Tegelijk vatte ik weer de Tai Chi op, de zeer langzame en ogenschijnlijk
moeiteloze Chinese lichaamsoefeningen die ik voor het eerst zo’n dertig jaar ervoor had geleerd van de legendarische Phoa Yan Tiong bij het Instituut voor Dramatische Vorming in Amsterdam. (Met mijn Taurusbezetting – ‘pas in een volgend leven tot beweging te krijgen’ – kon het natuurlijk niet uitblijven dat ik het in een volstrekt niet-inspannende sport zocht!) Eerst leek het erop dat ook dit zuiver en alleen om eigen kennisname en innerlijke verrijking ging. Mijn leraar Lin Mingchang, hoewel één van de meest gerespecteerde in Taiwan, heeft geen boeken en geen dvd‘s uitgebracht, geen school gesticht. De naam van zijn eigen leraar heeft hij mij niet willen vertellen. (In mijn Taipei-chart staat de planeet die de Leraar aangeeft in het twaalfde, wat Thierens ‘het Huis van Verborgen Werk’ noemt.)

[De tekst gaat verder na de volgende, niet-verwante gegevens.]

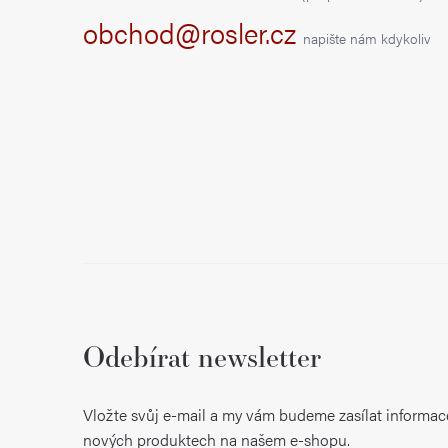
t
obchod@rosler.cz
napište nám kdykoliv
í
Odebírat newsletter
Vložte svůj e-mail a my vám budeme zasílat informac
nových produktech na našem e-shopu.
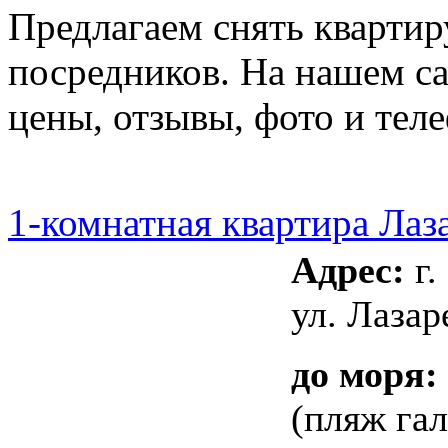
Предлагаем снять квартир
посредников. На нашем са
цены, отзывы, фото и тел
1-комнатная квартира Лаз
Адрес:
г.
ул. Лазар
до моря:
(пляж га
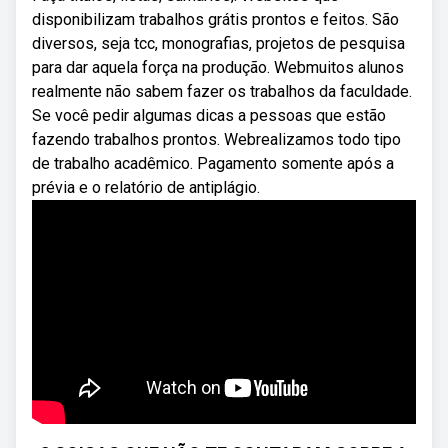
disponibilizam trabalhos grátis prontos e feitos. São
diversos, seja tcc, monografias, projetos de pesquisa
para dar aquela força na produção. Webmuitos alunos
realmente não sabem fazer os trabalhos da faculdade.
Se você pedir algumas dicas a pessoas que estão
fazendo trabalhos prontos. Webrealizamos todo tipo
de trabalho acadêmico. Pagamento somente após a
prévia e o relatório de antiplágio.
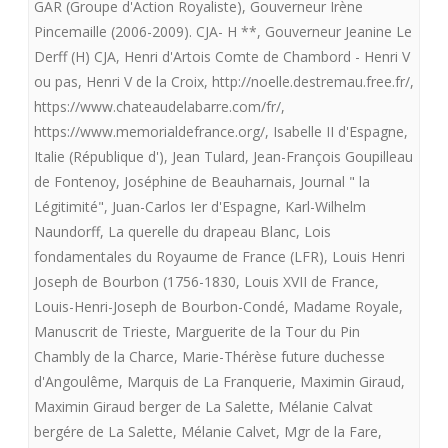
GAR (Groupe d'Action Royaliste)
,
Gouverneur Irène
Pincemaille (2006-2009). CJA- H **
,
Gouverneur Jeanine Le
Derff (H) CJA
,
Henri d'Artois Comte de Chambord - Henri V
ou pas
,
Henri V de la Croix
,
http://noelle.destremau.free.fr/
,
https://www.chateaudelabarre.com/fr/
,
https://www.memorialdefrance.org/
,
Isabelle II d'Espagne
,
Italie (République d')
,
Jean Tulard
,
Jean-François Goupilleau
de Fontenoy
,
Joséphine de Beauharnais
,
Journal " la
Légitimité"
,
Juan-Carlos Ier d'Espagne
,
Karl-Wilhelm
Naundorff
,
La querelle du drapeau Blanc
,
Lois
fondamentales du Royaume de France (LFR)
,
Louis Henri
Joseph de Bourbon (1756-1830
,
Louis XVII de France
,
Louis-Henri-Joseph de Bourbon-Condé
,
Madame Royale
,
Manuscrit de Trieste
,
Marguerite de la Tour du Pin
Chambly de la Charce
,
Marie-Thérèse future duchesse
d'Angoulême
,
Marquis de La Franquerie
,
Maximin Giraud
,
Maximin Giraud berger de La Salette
,
Mélanie Calvat
bergére de La Salette
,
Mélanie Calvet
,
Mgr de la Fare
,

Maar ook hierin lukte het mij niet de resultaten voor mijzelf te houden. Via mijn student Alvin Dahn, wiens planeet op de graad af in aspekt stond met de Midhemel, kwam ik in contact met de presentatrice Li Wenyuan, wier culturele programma’s niet alleen in Taiwan maar ook in andere Chineestalige gebieden druk worden bekeken. Het duurde niet lang of zij vroeg mij voor een uitzending ‘Tai Chi en poëzie’.
In het Taipei-tijdperk werden dus dingen die ik oorspronkelijk dacht ‘voor mijzelf’ te doen, door de wereld opgepakt en naar buiten gebracht. Het waren zulke persoonlijke dingen dat je misschien beter kon zeggen: ik werd naar buiten gebracht. Ik poogde niet meer aan te grijpen op de werkelijkheid: ik zelf bleek een werkelijkheid, soms blijkbaar een toonbare ook. De wereld haalde kanten van mij eruit waarvan ik zelf de reikwijdte, wellicht de bruikbaarheid voor anderen niet zou hebben vermoed.
Maar is het één en al groei, één opgaande lijn? Is het wel een lijn, een geheel waarbinnen alles van nu met al het vorige verbonden blijft? Als ik straks in de ‘werkelijkheid’ van een opnamestudio in Taipei met Li Wenyuan zit te praten over mijn beleving van de Tai Chi – moet ik proberen mijn Amerikaanse ‘aanleg’ en mijn Nederlandse ‘wezen’ in dat gesprek mee te laten komen? Moet ik tijdens het interview een honkbalpetje op hebben en af en toe een paar Nederlandse woorden ertussendoor gooien? Onzin. Dat ik inderdaad in de vijftiger jaren van wat men nu al noemt ‘de vorige eeuw’, met een honkbalpet onder de stralende zon van Louisiana (ook al een Taurus-locality!) herhaaldelijk de volstrekte extase heb gekend, is op zich al een werkelijkheid. Die blijft staan, die hoef ik niet nog eens op te halen. Dat ik veertig, vijftig jaar daarna midden in een slapeloze nacht opstond om het Woordenboek der Nederlandsche Taal te raadplegen om een woord voor een gedicht, was niet minder een extase, letterlijk een buiten-zichzelf-staan
van de vreugde die alle betrokkenheid, alle aandacht ons geeft. Ook die werkelijkheid gaat nooit meer weg, al zal ik heus niet voor mijn gedichten de Nobelprijs winnen. De prijs was er al, tijdens die rusteloze nacht, toen ik het boek opensloeg en even in het voorbijgaan het Woord voelde staan.
En als ik nu terugblik op mijn drie ‘werkelijkheden’, mijn drie geboortes of drie levens tot nog toe – moet ik gaan vergelijken? Moet ik me afvragen welke chart de beste, de meest kloppende, de meest bij mij horende is geweest? Onmogelijk. Hoe zou ik het moeten beoordelen? Wie weet zijn de uren, de jaren die voor ons subjectief wat minder lijken, juist die waarin wij voor anderen op ons onmisbaarst zijn.
In het zelfverzonnen gebed dat ik iedere dag ‘s morgens opzeg (in het Engels, jaja) staat voorin: I thank Thee for this day of my life, and for all the days of my life. Niet: ik dank u, ‘ns kijken, nou, voor twee procent van mijn leven, de achtennegentig procent die geen bewuste extase was, had er helemaal niet hoeven zijn. Ook niet: vanavond, als ik weet wat er van de nu komende dag is geworden, zal ik u vertellen of ik die achteraf een dankwoord waardig keur. Nee hoor, nu alvast: voor deze dag en voor álle dagen. Dankbaar is dankbaar.